Shouldn't this (2.6B/9B) be compared with Microsoft's Phi-3 mini (3.8B) instead ...

refulgentis · on June 27, 2024

Picking up from there: The games in this paper and model are annoying.

The 2.6B would get stomped by Phi-3, so there's no comparison.

Fair enough. 2.6B vs. 3.8B is a fairly substantial size difference thats hard to intuit when its 2.6 vs 3.8 versus 2,600,000,000 and 3,800,000,000.

But then we get what I'm going to "parameter creep": Mistral 7B vs. Llama 8B vs. Gemma 9B. I worried after Llama 3 went 8B that we'd start seeing games with parameters, but, thought I was being silly.
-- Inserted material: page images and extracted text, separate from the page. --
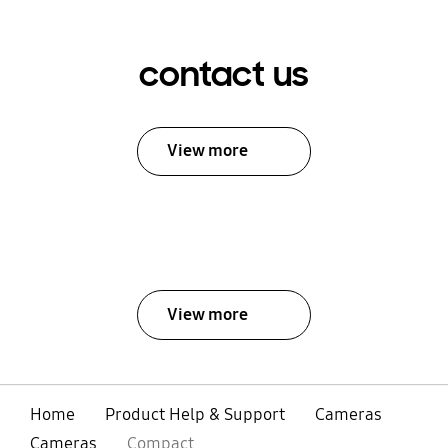
contact us
View more
View more
Home
Product Help & Support
Cameras
Cameras
Compact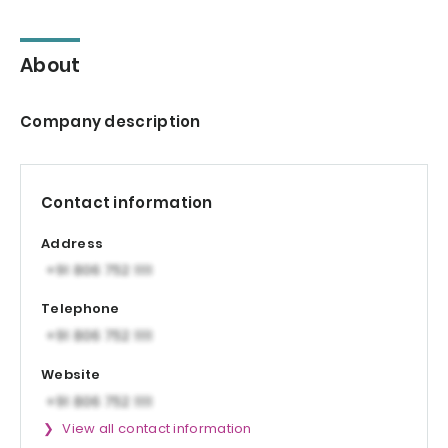
About
Company description
Contact information
Address
Telephone
Website
View all contact information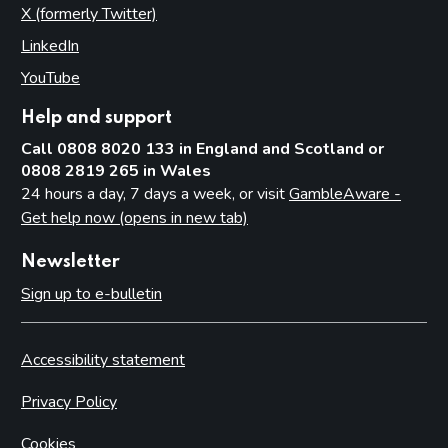
X (formerly Twitter)
(opens in new tab)
LinkedIn
(opens in new tab)
YouTube
(opens in new tab)
Help and support
Call 0808 8020 133 in England and Scotland or
0808 2819 265 in Wales
24 hours a day, 7 days a week, or visit
GambleAware -
Get help now (opens in new tab)
Newsletter
Sign up to e-bulletin
Accessibility statement
Privacy Policy
Cookies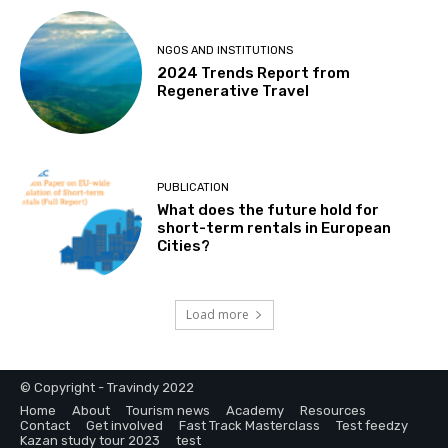
NGOS AND INSTITUTIONS
2024 Trends Report from
Regenerative Travel
PUBLICATION
What does the future hold for
short-term rentals in European
Cities?
Load more
© Copyright - Travindy 2022
Home
About
Tourism news
Academy
Resources
Contact
Get involved
Fast Track Masterclass
Test feedzy
Kazan study tour 2023
test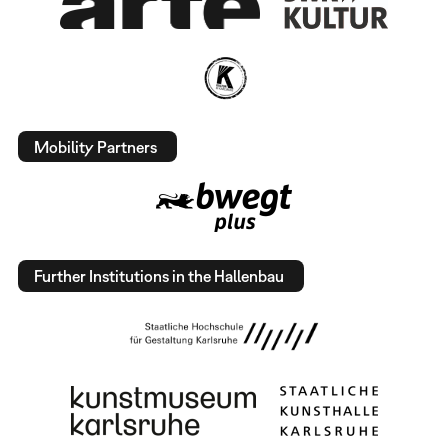
Mobility Partners
Further Institutions in the Hallenbau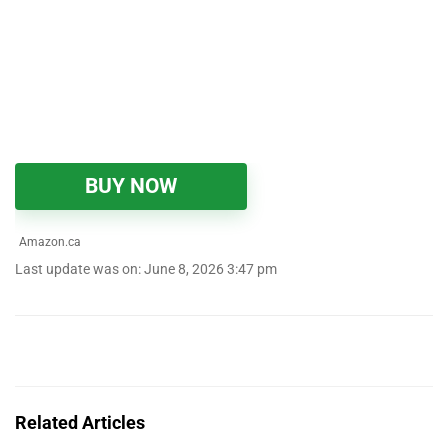
BUY NOW
Amazon.ca
Last update was on: June 8, 2026 3:47 pm
Related Articles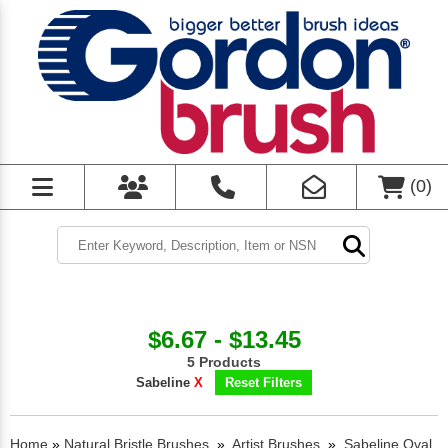
(
0
)
$6.67 - $13.45
5 Products
Sabeline
X
Reset Filters
Home
»
Natural Bristle Brushes
»
Artist Brushes
»
Sabeline Oval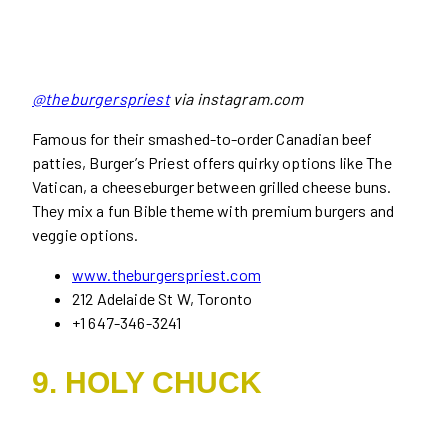
@theburgerspriest
via instagram.com
Famous for their smashed-to-order Canadian beef
patties, Burger’s Priest offers quirky options like The
Vatican, a cheeseburger between grilled cheese buns.
They mix a fun Bible theme with premium burgers and
veggie options.
www.theburgerspriest.com
212 Adelaide St W, Toronto
+1 647-346-3241
9. HOLY CHUCK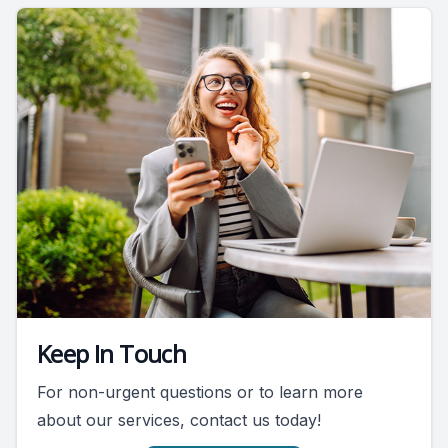
Keep In Touch
For non-urgent questions or to learn more
about our services, contact us today!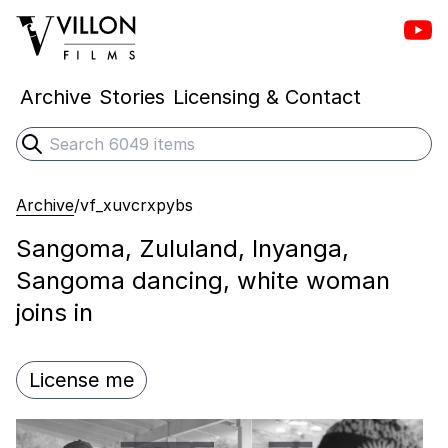
Vill
Villon Films
Archive
Stories
Licensing & Contact
Search
Submit search
Archive
/
vf_xuvcrxpybs
Sangoma, Zululand, Inyanga,
Sangoma dancing, white woman
joins in
License me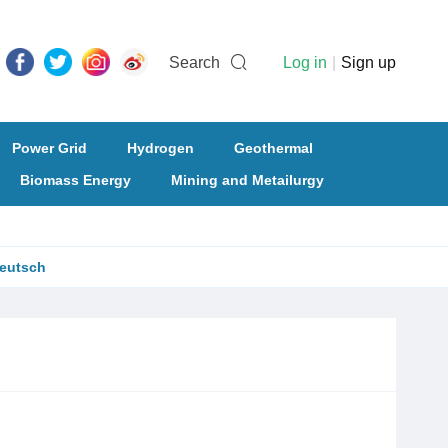
Search
Log in
|
Sign up
Power Grid
Hydrogen
Geothermal
Biomass Energy
Mining and Metailurgy
eutsch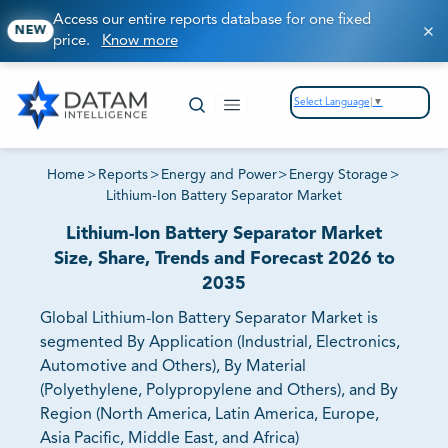
Access our entire reports database for one fixed
NEW
price.
Know more
Select Language
▼
Home
>
Reports
>
Energy and Power
>
Energy Storage
>
Lithium-Ion Battery Separator Market
Lithium-Ion Battery Separator Market
Size, Share, Trends and Forecast 2026 to
2035
Global Lithium-Ion Battery Separator Market is
segmented By Application (Industrial, Electronics,
Automotive and Others), By Material
(Polyethylene, Polypropylene and Others), and By
Region (North America, Latin America, Europe,
Asia Pacific, Middle East, and Africa)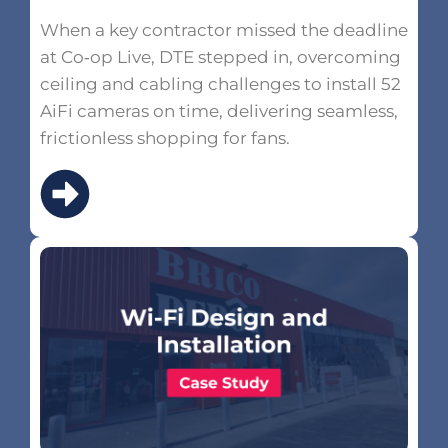
When a key contractor missed the deadline
at Co‑op Live, DTE stepped in, overcoming
ceiling and cabling challenges to install 52
AiFi cameras on time, delivering seamless,
frictionless shopping for fans.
kouteiheika · on June 27, 2024

There was no parameter creep with Llama. Llama 8B is actually a ~7B model comparable to Mistral 7B if you strip away multilingual embeddings and match what Mistral 7B supports.

imjonse · on June 27, 2024

In the Llama 3 case I think the increase in parameters is mostly due to the input embeddings and output logits layers, reflecting the context size increase.

alecco · on June 28, 2024

Phi-3 3.8B seems to perform much better on almost every test than Gemma 2 9B. It is comparable.
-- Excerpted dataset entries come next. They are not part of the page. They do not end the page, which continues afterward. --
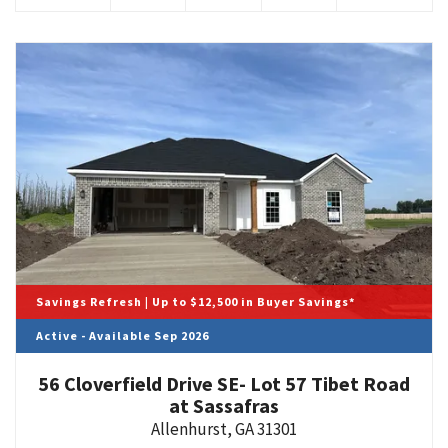
Savings Refresh | Up to $12,500 in Buyer Savings*
Active - Available Sep 2026
56 Cloverfield Drive SE- Lot 57 Tibet Road
at Sassafras
Allenhurst
,
GA
31301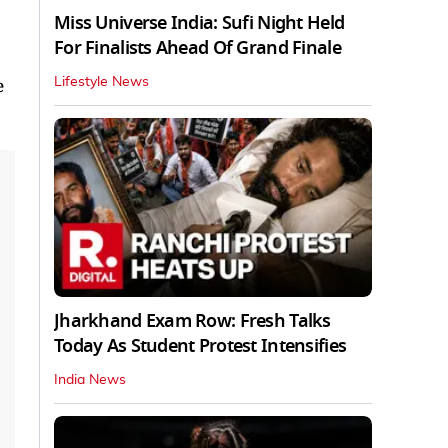
Miss Universe India: Sufi Night Held
For Finalists Ahead Of Grand Finale
e
Lifestyle News
Jharkhand Exam Row: Fresh Talks
Today As Student Protest Intensifies
India News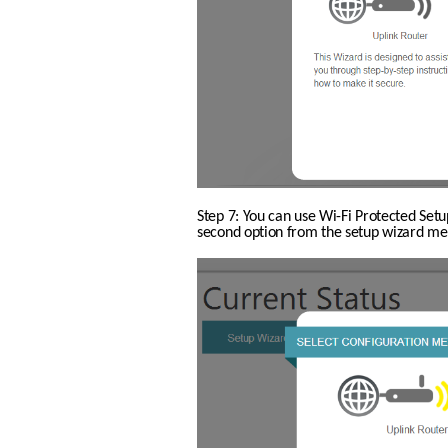
Step 7: You can use Wi-Fi Protected Setu
second option from the setup wizard men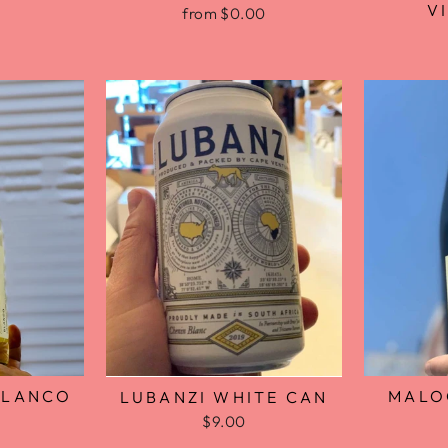
V
from $0.00
BLANCO
MALO
LUBANZI WHITE CAN
$9.00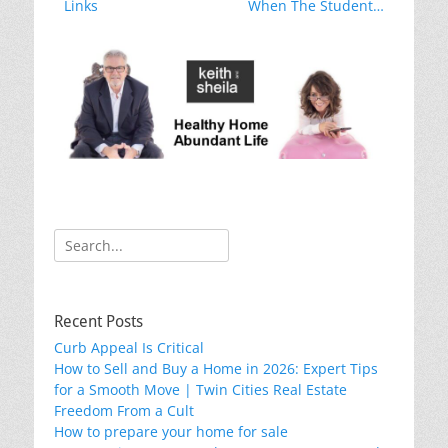
o
post:
post:
Links
When The Student…
k
Search
for:
Recent Posts
Curb Appeal Is Critical
How to Sell and Buy a Home in 2026: Expert Tips
for a Smooth Move | Twin Cities Real Estate
Freedom From a Cult
How to prepare your home for sale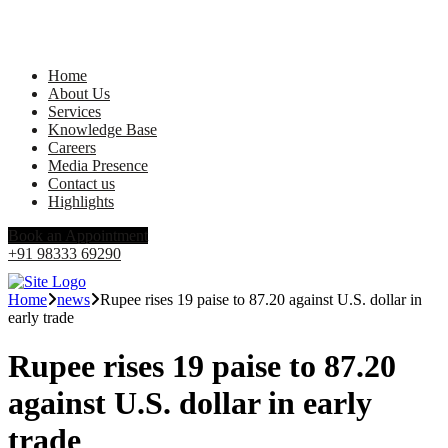
Home
About Us
Services
Knowledge Base
Careers
Media Presence
Contact us
Highlights
Book an Appointment
+91 98333 69290
Home
news
Rupee rises 19 paise to 87.20 against U.S. dollar in
early trade
Rupee rises 19 paise to 87.20
against U.S. dollar in early
trade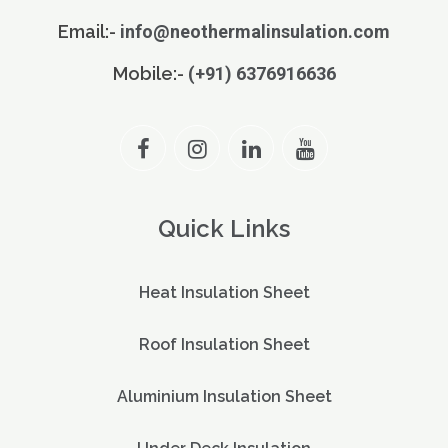
Email:-
info@neothermalinsulation.com
Mobile:-
(+91) 6376916636
Quick Links
Heat Insulation Sheet
Roof Insulation Sheet
Aluminium Insulation Sheet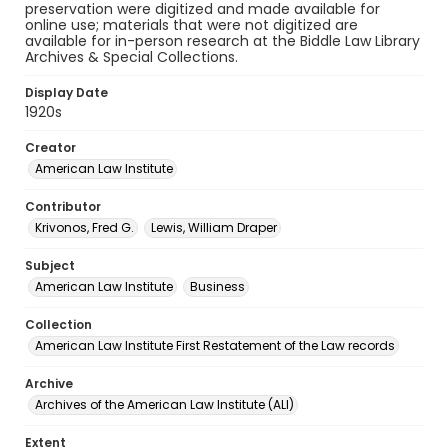
preservation were digitized and made available for
online use; materials that were not digitized are
available for in-person research at the Biddle Law Library
Archives & Special Collections.
Display Date
1920s
Creator
American Law Institute
Contributor
Krivonos, Fred G.
Lewis, William Draper
Subject
American Law Institute
Business
Collection
American Law Institute First Restatement of the Law records
Archive
Archives of the American Law Institute (ALI)
Extent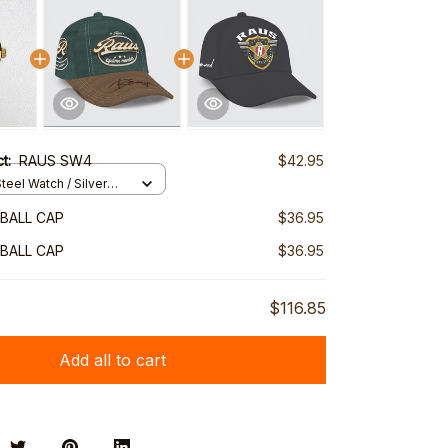
ct:
RAUS SW4
$42.95
teel Watch / Silver
ndard Box
BALL CAP
$36.95
BALL CAP
$36.95
$116.85
Add all to cart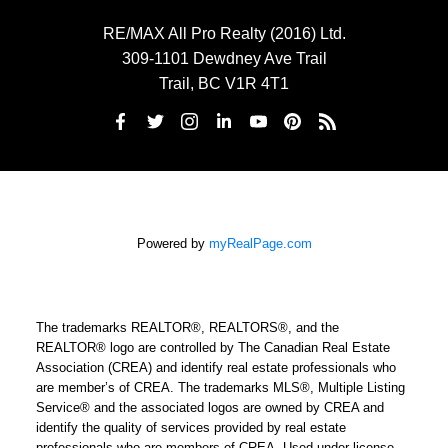
RE/MAX All Pro Realty (2016) Ltd.
309-1101 Dewdney Ave Trail
Trail, BC V1R 4T1
Powered by
myRealPage.com
The trademarks REALTOR®, REALTORS®, and the
REALTOR® logo are controlled by The Canadian Real Estate
Association (CREA) and identify real estate professionals who
are member’s of CREA. The trademarks MLS®, Multiple Listing
Service® and the associated logos are owned by CREA and
identify the quality of services provided by real estate
professionals who are members of CREA. Used under license.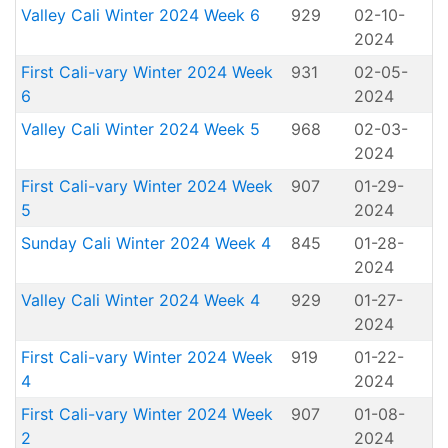
Valley Cali Winter 2024 Week 6
929
02-10-
2024
First Cali-vary Winter 2024 Week
931
02-05-
6
2024
Valley Cali Winter 2024 Week 5
968
02-03-
2024
First Cali-vary Winter 2024 Week
907
01-29-
5
2024
Sunday Cali Winter 2024 Week 4
845
01-28-
2024
Valley Cali Winter 2024 Week 4
929
01-27-
2024
First Cali-vary Winter 2024 Week
919
01-22-
4
2024
First Cali-vary Winter 2024 Week
907
01-08-
2
2024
refulgentis · on June 28, 2024

I agree.

The implication in my post is "if the reason was size, it's invalidated later"

philipkglass · on June 27, 2024

It's such a wide range of model sizes that I could see why they compare with Llama 3 70b as well as Llama 3 8b (tables 12, 13). I agree that the Phi-3 series is a stronger competitor for knowledge extraction/summarizing and would make a good comparison. My current favorite for such tasks, on a VRAM-limited workstation, is Phi-3 medium (phi3:14b-instruct).